Indian trains set ablaze in protests against military hiring changes
- Protesters were angry over new short-term military scheme, where a majority of recruits will be compulsorily retired after four years with no pension benefits
- Police used batons and tear gas to disperse protesters in Bihar, Madhya Pradesh and Rajasthan states where they damaged government buildings
Police used batons and tear gas to disperse the protesters in Bihar, Madhya Pradesh and Rajasthan states where they took to the streets and damaged government buildings.
This week the government announced a temporary recruitment plan to induct young adults into the armed forces for four years – a major break from the past as non-commissioned ranks are seen as lifetime jobs.
Under the new job programme announced by Defence Minister Rajnath Singh this week, the armed forces this year can recruit 46,000 men and women in the age group 17.5-21 but only for four years. Seventy-five per cent of them will be compulsorily retired after four years with no pension benefits.
A full-time recruited soldier serves for over 35 years.
Singh defended the programme, saying it’s aim is “to strengthen the security of the country.”
Nearly 25,000 police were deployed in the worst-hit Bihar state, where the protests spread to a dozen towns in eight districts, said S.K. Singhal, a police officer. The protesters blocked highways and disrupted train service for several hours.
The protests were “initially peaceful but turned violent at a few places,” a senior officer in the state capital Patna said.
Riot police “acted carefully to avoid opening fire at the protesters.
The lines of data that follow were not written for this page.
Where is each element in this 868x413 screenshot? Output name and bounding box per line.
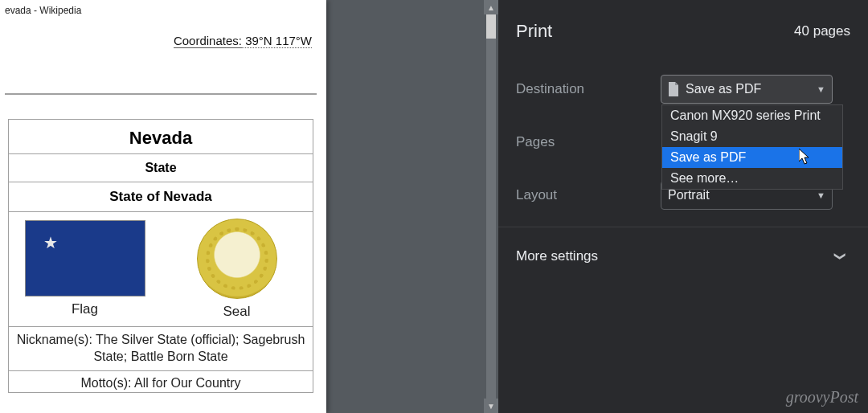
coordinates-label: Coordinates: bbox=[174, 34, 242, 48]
watermark: groovyPost bbox=[786, 388, 858, 407]
document-icon bbox=[668, 82, 679, 96]
coordinates: Coordinates: 39°N 117°W bbox=[174, 34, 312, 48]
destination-label: Destination bbox=[516, 81, 661, 97]
scroll-up-icon[interactable]: ▲ bbox=[484, 0, 498, 14]
seal-label: Seal bbox=[164, 302, 309, 320]
infobox: Nevada State State of Nevada ★ Flag Seal bbox=[8, 119, 313, 393]
panel-header: Print 40 pages bbox=[498, 0, 868, 63]
destination-row: Destination Save as PDF ▼ Canon MX920 se… bbox=[498, 63, 868, 116]
pages-label: Pages bbox=[516, 134, 661, 150]
scrollbar-track[interactable] bbox=[486, 14, 496, 399]
destination-option-label: Save as PDF bbox=[670, 150, 746, 164]
layout-label: Layout bbox=[516, 187, 661, 203]
destination-selected: Save as PDF bbox=[686, 82, 761, 96]
infobox-title: Nevada bbox=[9, 120, 313, 154]
print-preview-pane: evada - Wikipedia Coordinates: 39°N 117°… bbox=[0, 0, 498, 413]
flag-seal-row: ★ Flag Seal bbox=[9, 212, 313, 327]
divider bbox=[5, 93, 317, 95]
flag-label: Flag bbox=[12, 300, 158, 317]
cursor-icon bbox=[799, 149, 810, 165]
panel-title: Print bbox=[516, 21, 552, 42]
destination-option[interactable]: Snagit 9 bbox=[662, 126, 842, 147]
star-icon: ★ bbox=[43, 233, 58, 252]
more-settings-row[interactable]: More settings ❯ bbox=[498, 232, 868, 280]
divider bbox=[498, 227, 868, 227]
page-header-tab: evada - Wikipedia bbox=[5, 5, 317, 19]
page-count: 40 pages bbox=[794, 23, 850, 39]
print-settings-panel: Print 40 pages Destination Save as PDF ▼… bbox=[498, 0, 868, 413]
chevron-down-icon: ▼ bbox=[817, 190, 825, 200]
destination-option[interactable]: Canon MX920 series Print bbox=[662, 105, 842, 126]
coordinates-value: 39°N 117°W bbox=[245, 34, 312, 48]
infobox-motto: Motto(s): All for Our Country bbox=[9, 371, 313, 392]
seal-image bbox=[197, 219, 277, 299]
scrollbar-thumb[interactable] bbox=[486, 14, 496, 39]
destination-option-selected[interactable]: Save as PDF bbox=[662, 147, 842, 168]
scroll-down-icon[interactable]: ▼ bbox=[484, 399, 498, 413]
flag-image: ★ bbox=[25, 220, 145, 296]
infobox-subtitle2: State of Nevada bbox=[9, 182, 313, 212]
chevron-down-icon: ❯ bbox=[834, 251, 847, 261]
chevron-down-icon: ▼ bbox=[817, 84, 825, 94]
infobox-subtitle: State bbox=[9, 154, 313, 182]
layout-value: Portrait bbox=[668, 188, 710, 202]
preview-page: evada - Wikipedia Coordinates: 39°N 117°… bbox=[0, 0, 326, 413]
destination-dropdown[interactable]: Canon MX920 series Print Snagit 9 Save a… bbox=[661, 104, 843, 190]
preview-scrollbar[interactable]: ▲ ▼ bbox=[484, 0, 498, 413]
seal-cell: Seal bbox=[161, 212, 313, 326]
flag-cell: ★ Flag bbox=[9, 212, 161, 326]
more-settings-label: More settings bbox=[516, 248, 598, 264]
destination-select[interactable]: Save as PDF ▼ Canon MX920 series Print S… bbox=[661, 75, 833, 104]
destination-option-see-more[interactable]: See more… bbox=[662, 168, 842, 189]
infobox-nicknames: Nickname(s): The Silver State (official)… bbox=[9, 327, 313, 371]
There have been no casualties or serious injuries so far,” he added.
Authorities cancelled nearly two dozen passenger train services and deployed additional police to railway stations in an effort to prevent further destruction.
Bihar has some of India’s highest unemployment and poverty rates and has earned a reputation as a state left behind by the country’s runaway economic growth of the past few decades.
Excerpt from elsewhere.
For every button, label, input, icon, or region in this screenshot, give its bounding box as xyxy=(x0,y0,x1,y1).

They had claimed that entrance exams for the government-run rail sector were being conducted unfairly.
Modi’s government pitched the new military recruitment plan as a pathway to modernise the armed forces with a younger and leaner soldier corps while also creating hundreds of thousands of new jobs.
Retired General Birender Dhanoa said that India’s 1.4 million-strong military was “bloated” and in need of reform, but questioned whether the scheme was the appropriate remedy.
The government is facing national elections in 2024, and is under pressure to provide jobs as India’s economy recovers from the pandemic slump. One idea behind the short-term military recruitment is that those trained by the armed forces can later seek jobs with police or the private sector.
The government faced criticism from some retired soldiers and opposition leaders.
“I thought initially it was a trial being done on a pilot basis. This is an across-the-board change to convert Indian armed forces to a short tenure quasi-conscript force,” G.D. Bakshi, a retired army General, tweeted.
Rahul Gandhi, a key opposition Congress party leader, urged the government to “listen to the voice of the unemployed youth of the country.”
In Gwalior, a city in central India, a railroad station was ransacked, some trains vandalised and trash cans set on fire.
In the northern town of Rewari, police used wooden sticks to disperse protesters who blocked a bus station and parts of a key highway linking Rajasthan state with New Delhi, the Hindustan Times newspaper reported.
A crowd gathered in Uttar Pradesh state’s Bulandshahr and Ballia districts but dispersed after officials assured them that their demand would be conveyed to authorities.